On Saturday night, with less than a week remaining until all hell officially breaks loose, Piccolo Spoleto held opening receptions for no fewer than four of its high-profile visual arts exhibits — an effort to get out in front of the chaos of opening weekend and avoid being lost in the kerfuffle. Charleston’s visual arts population was out in force, acknowledging two of its senior statesmen (statespersons?), knocking back shot-glass-sized servings of wine, and poking through more fruit and cheese trays than you could shake a toothpick at.

Downstairs at the Dock Street Theatre, in the tiny City Gallery, Charleston doyenne Eva Carter’s vibrant abstract expressionist oil

paintings filled out one of the little festival’s three invitational exhibits, which shares a title with the green-shaded work she created

for the Spotlight Concert Series’ official poster: Songs of the Earth. Ann Long, owner of Ann Long Fine Art, and artist Jill Hooper were there, “paying their respects” to Carter after having stopped by Candace Ivy’s site-specific installation at the Old City Jail, Murmer. There, Ivy had reprised her multimedia exhibit from last year’s Nextwave Arts Festival in Sumter, which created a sort of Southern Gothic atmosphere in the crumbling old building — a mazework of mylar panels, drawings, a flooring of irregular planks (apparently salvaged from her grandmother’s burned-down home), and tiny cells filled with dirt, wandering greenery, and audio and video footage that created a surrealistic Southern vibe.
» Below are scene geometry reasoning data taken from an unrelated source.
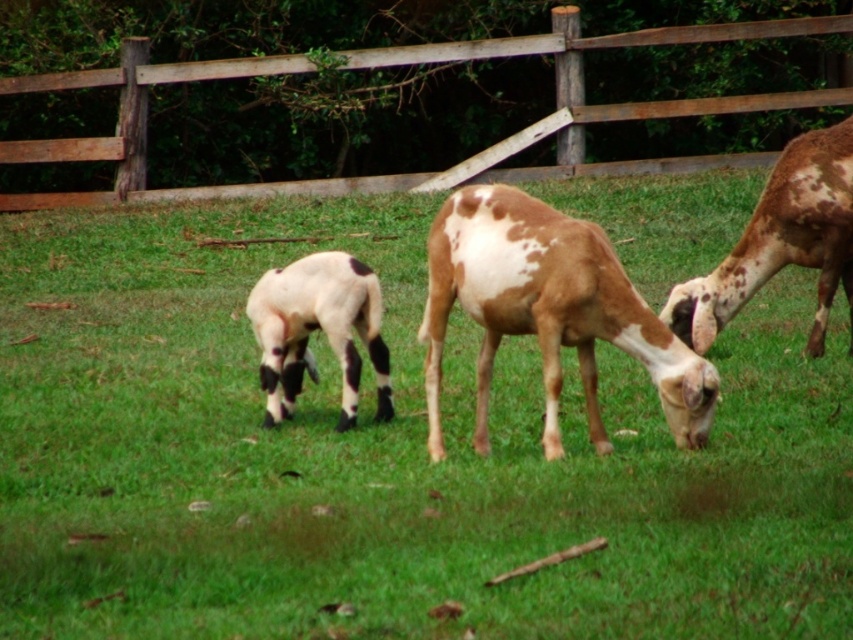 You are standing in the field and want to walk towards the speckled fur goat at center. Which direction should you move relative to the brown wooden fence at upper center?

To reach the speckled fur goat at center, you should move to the right of the brown wooden fence at upper center since the fence is located to its left.

You are standing at the point with coordinates (399, 65) in a field with three grazing goats. What object is located exactly at your current position?

The brown wooden fence at upper center is located exactly at point (399, 65). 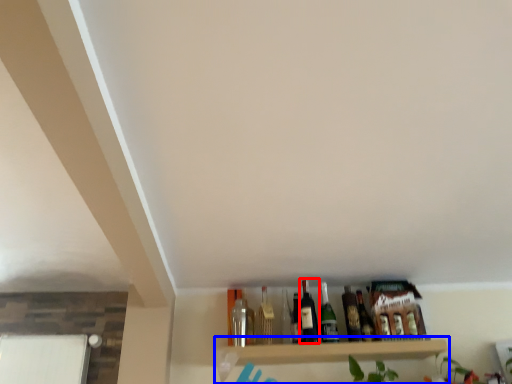 Question: Which object is closer to the camera taking this photo, beer bottle (highlighted by a red box) or shelf (highlighted by a blue box)?

Choices:
 (A) beer bottle
 (B) shelf

Answer: (B) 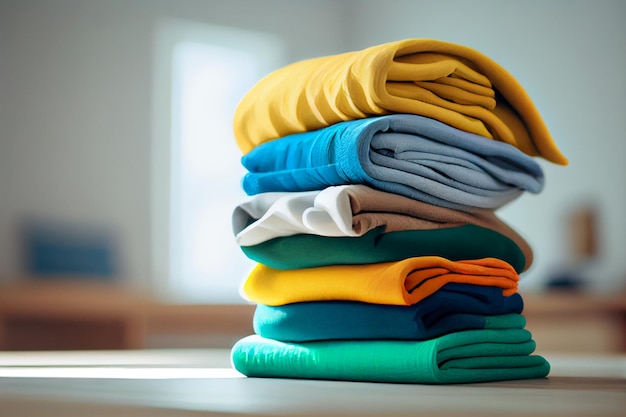 Locate an element on the screen. folded laundry is located at coordinates (346, 94), (352, 149), (322, 201), (345, 248), (367, 291), (362, 314), (316, 361). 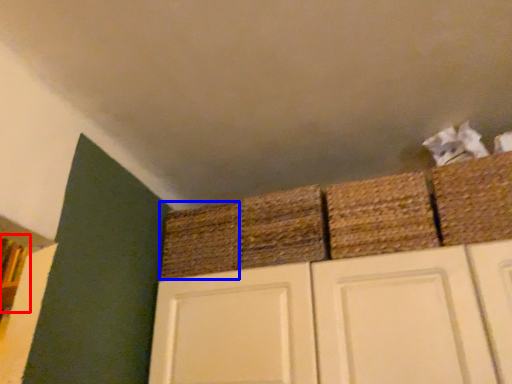 Question: Which object is closer to the camera taking this photo, shelf (highlighted by a red box) or basket (highlighted by a blue box)?

Choices:
 (A) shelf
 (B) basket

Answer: (B) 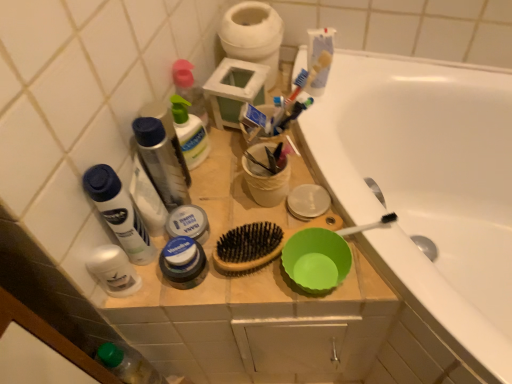 Locate an element on the screen. This screenshot has width=512, height=384. free location in front of metallic silver bowl at upper right, the second basin positioned from the top is located at coordinates (318, 283). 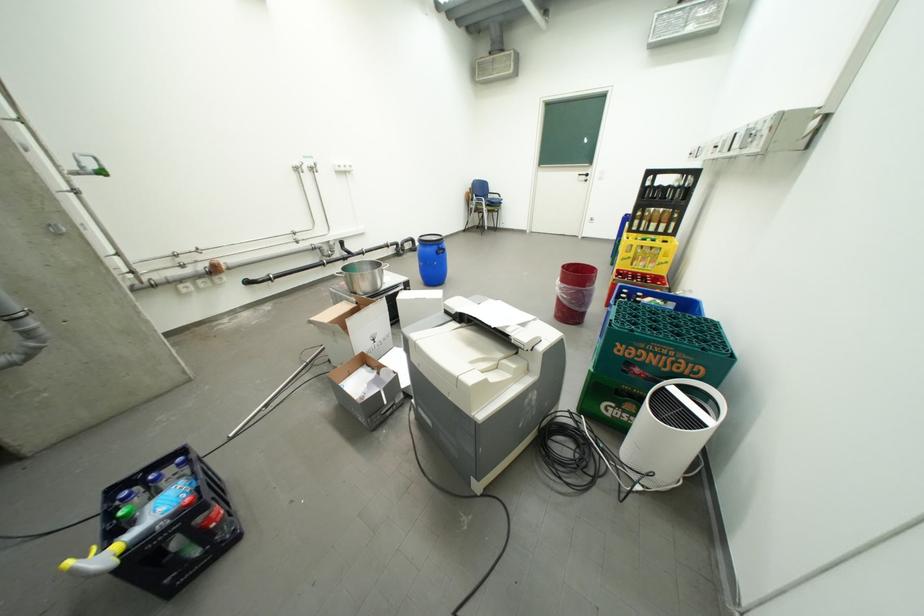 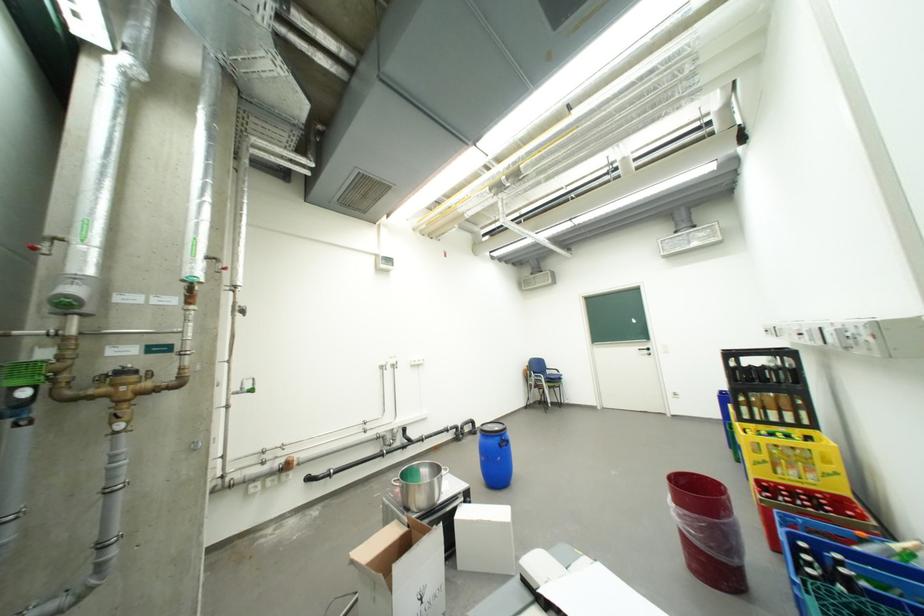 Where in the second image is the point corresponding to (570,284) from the first image?

(685, 507) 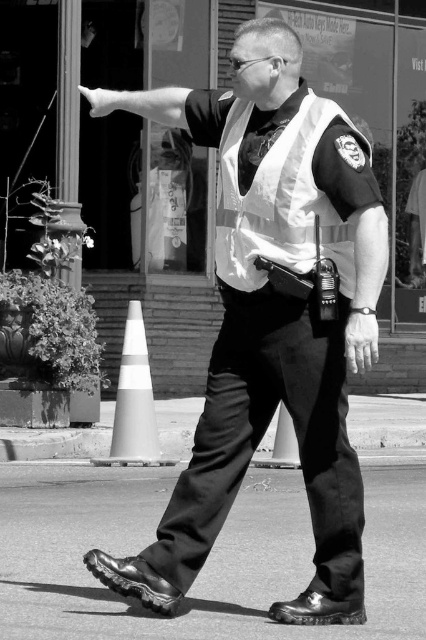 Based on the scene described, which object takes up more area in the image? Please choose between the white reflective vest at center and the smooth gray cone at lower center.

The smooth gray cone at lower center takes up more area in the image because the white reflective vest at center occupies less space than it.

You are a pedestrian standing at point (256, 465) and want to walk to the point where the man is pointing. The man is pointing at point (124, 385). Which direction should you walk relative to your current position?

You should walk forward because point (124, 385) is in front of point (256, 465). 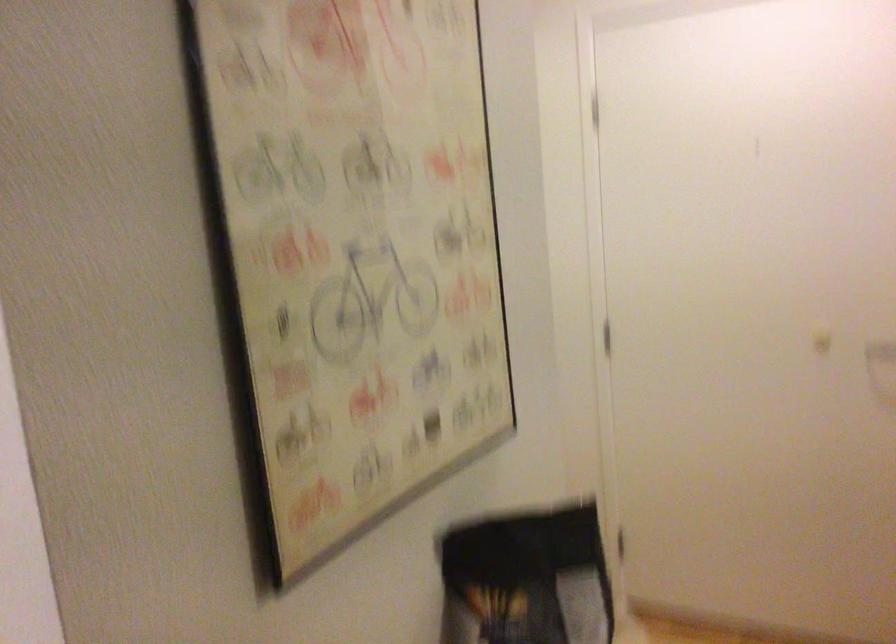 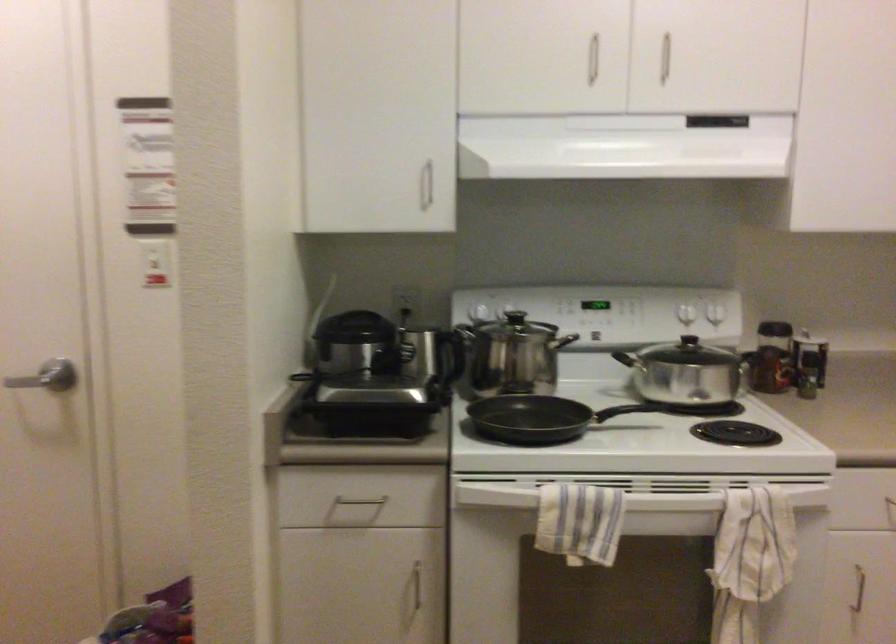 Question: How did the camera likely rotate?

Choices:
 (A) Left
 (B) Right
 (C) Up
 (D) Down

Answer: (B)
The real action of the evening, though, was over at the City Gallery at Waterfront Park, where Piccolo was honoring local William McCullough with a restrospective exhibit. Somehow, McCullough’s daughter Currie, proprietor of 53 Cannon Gallery, managed to round up more than 100 of her father’s works from museums and private collections around the country, and the huge two-story gallery was packed top to bottom with McCulllough’s remarkable brand of Southern

realism. The crowd at the reception was a veritable who’s who of local artists and gallery owners, schmoozing their hearts out. And the chees trays were definitely the best of the evening.